Moving on, we now find four drastically different representations of masculinity:
Rocky: The Jock. Rocky is, quite frankly, an idiot. His function is to flex his muscles, and it's worth noting that he is the only character that Riff-Raff displays any overt hostility toward, torturing him with dripping candle wax and driving him from the castle, then releasing the dogs to chase him.
Eddie: The Bully. Eddie is described as a "no-good punk," and it fits. He doesn't last long enough to have any interaction with Riff-Raff, but we can assume that it wouldn't be pleasant. Dr. Scott: The Authority Figure. Dr. Scott uses his intelligence as a weapon.
Brad: The Conformist. Like Janet, he isn't motivated by beliefs about right and wrong, but by opinions of what's socially acceptable and what isn't. Brad tries to act like a "real man" but he hasn't got it in him and it shows.

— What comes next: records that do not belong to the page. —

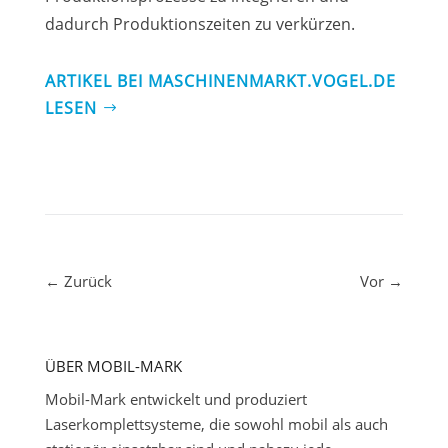
dadurch Produktionszeiten zu verkürzen.
ARTIKEL BEI MASCHINENMARKT.VOGEL.DE
LESEN
←
Zurück
Vor
→
ÜBER MOBIL-MARK
Mobil-Mark entwickelt und produziert
Laserkomplettsysteme, die sowohl mobil als auch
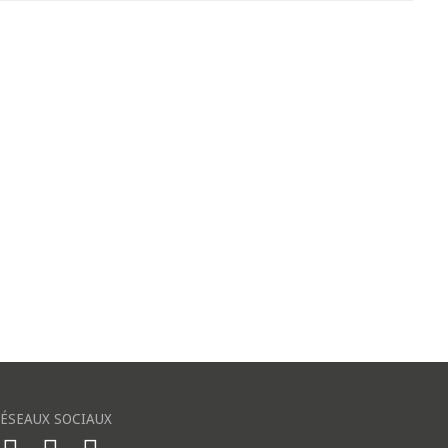
ÉSEAUX SOCIAUX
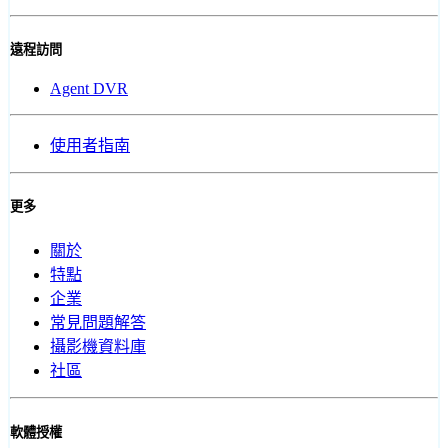
遠程訪問
Agent DVR
使用者指南
更多
關於
特點
企業
常見問題解答
攝影機資料庫
社區
軟體授權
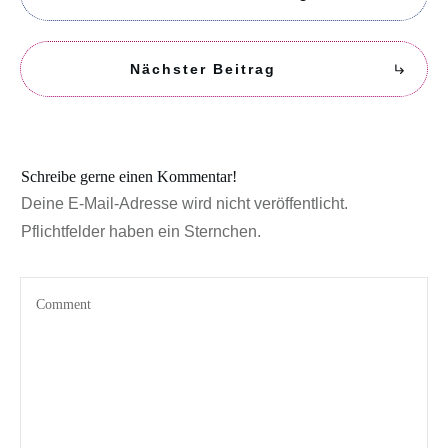
Nächster Beitrag
Schreibe gerne einen Kommentar!
Deine E-Mail-Adresse wird nicht veröffentlicht.
Pflichtfelder haben ein Sternchen.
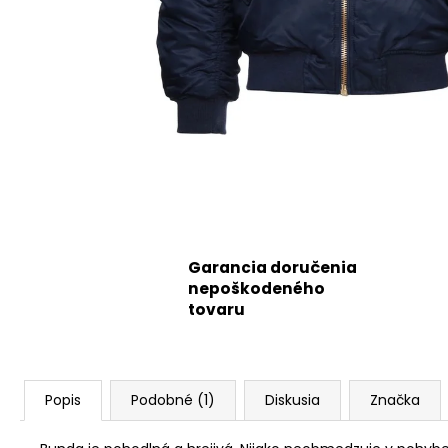
Garancia doručenia
nepoškodeného
tovaru
Popis
Podobné (1)
Diskusia
Značka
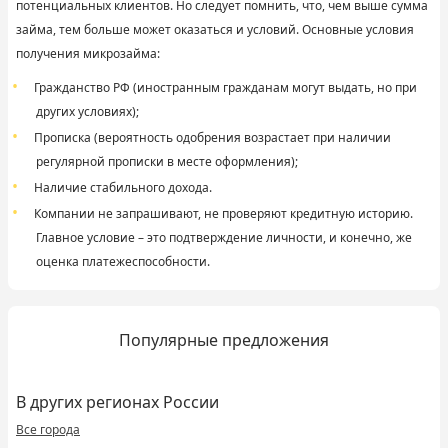
потенциальных клиентов. Но следует помнить, что, чем выше сумма
займа, тем больше может оказаться и условий. Основные условия
получения микрозайма:
Гражданство РФ (иностранным гражданам могут выдать, но при
других условиях);
Прописка (вероятность одобрения возрастает при наличии
регулярной прописки в месте оформления);
Наличие стабильного дохода.
Компании не запрашивают, не проверяют кредитную историю.
Главное условие – это подтверждение личности, и конечно, же
оценка платежеспособности.
Популярные предложения
В других регионах России
Все города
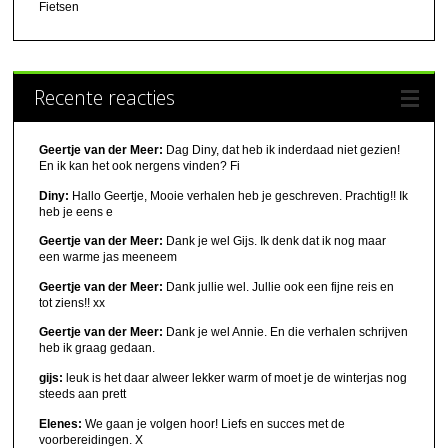
Fietsen
Recente reacties
Geertje van der Meer:
Dag Diny, dat heb ik inderdaad niet gezien!
En ik kan het ook nergens vinden? Fi
Diny:
Hallo Geertje, Mooie verhalen heb je geschreven. Prachtig!! Ik
heb je eens e
Geertje van der Meer:
Dank je wel Gijs. Ik denk dat ik nog maar
een warme jas meeneem
Geertje van der Meer:
Dank jullie wel. Jullie ook een fijne reis en
tot ziens!! xx
Geertje van der Meer:
Dank je wel Annie. En die verhalen schrijven
heb ik graag gedaan.
gijs:
leuk is het daar alweer lekker warm of moet je de winterjas nog
steeds aan prett
Elenes:
We gaan je volgen hoor! Liefs en succes met de
voorbereidingen. X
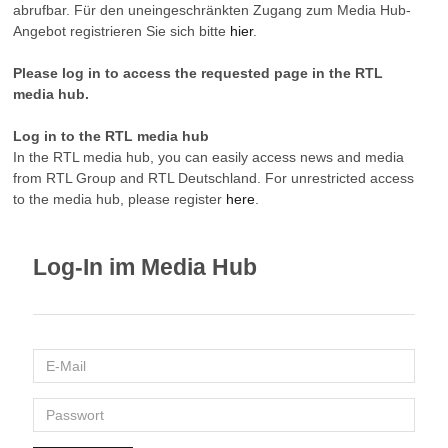
abrufbar. Für den uneingeschränkten Zugang zum Media Hub-
Angebot registrieren Sie sich bitte
hier
.
Please log in to access the requested page in the RTL
media hub.
Log in to the RTL media hub
In the RTL media hub, you can easily access news and media
from RTL Group and RTL Deutschland. For unrestricted access
to the media hub, please register
here
.
Log-In im Media Hub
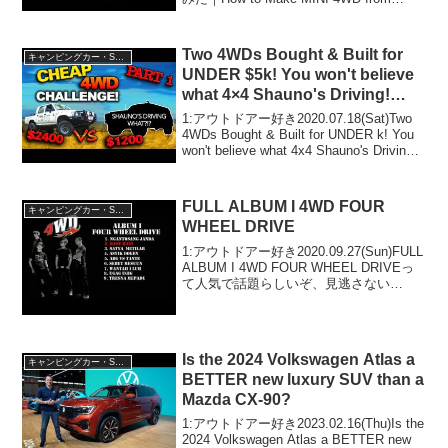
Cardboardって人気で話題らしいぞ、見逃
さないで！！2:アウトドアー好き
2022.10...
Two 4WDs Bought & Built for
キャンピングカー・SUV人気車種
UNDER $5k! You won't believe
what 4×4 Shauno's Driving!
EPISODE 1
1:アウトドアー好き2020.07.18(Sat)Two
4WDs Bought & Built for UNDER k! You
won't believe what 4x4 Shauno's Driving!
EPISODE 1って人気...
FULL ALBUM I 4WD FOUR
キャンピングカー・SUV人気車種
WHEEL DRIVE
1:アウトドアー好き2020.09.27(Sun)FULL
ALBUM I 4WD FOUR WHEEL DRIVEっ
て人気で話題らしいぞ、見逃さない
で！！2:アウトドアー好き
2020.09.27(Sun)この動画は注目です！3:
アウトドア...
Is the 2024 Volkswagen Atlas a
キャンピングカー・SUV人気車種
BETTER new luxury SUV than a
Mazda CX-90?
1:アウトドアー好き2023.02.16(Thu)Is the
2024 Volkswagen Atlas a BETTER new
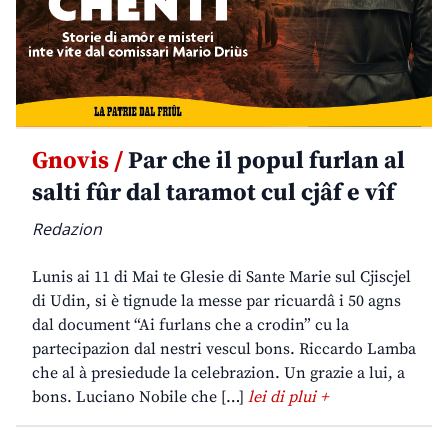
Gnovis /
Par che il popul furlan al
salti fûr dal taramot cul cjâf e vîf
Redazion
Lunis ai 11 di Mai te Glesie di Sante Marie sul Cjiscjel
di Udin, si è tignude la messe par ricuardâ i 50 agns
dal document “Ai furlans che a crodin” cu la
partecipazion dal nestri vescul bons. Riccardo Lamba
che al à presiedude la celebrazion. Un grazie a lui, a
bons. Luciano Nobile che […]
lei di plui +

Finally, we have Frank. He is every geek's nightmare. He is aggressively omnisexual, directing his lustful intentions toward everybody except, of course, Riff-Raff and Magenta. Frank is brash, loud, flirtatious, demanding, tyrannical, and self-absorbed. Half the time we admire his audacity, the other half we're appalled by his callousness. Where the outsiders ignore societal expectations, Frank attacks them, tears them down and burns them in his wake. He is both inspiration and cautionary tale.

As the film ends, the giants are slain: Overt masculine posturing (Rocky), violent thuggery (Eddie), hedonistic selfishness (Frank), clingy neediness (Columbia): Dead. Pompous judgementalism (Dr. Scott), straight-arrow conformity (Brad), prissy and shallow virtue (Janet) revealed as hypocritical and humbled. Only the two independent loners (Riff-Raff and Magenta) walk away unscathed, returning together to their paradise in the heavens.

Sitting in the darkness of the Lowe's theatre, the lonely viewer feels a kinship with Riff-Raff and Magenta; for a brief while the scales are balanced and there is justice in the world; all the stuck-up and arrogant jerks get what's coming to them, and the geeks win.

And that's why it's been popular for 29 years.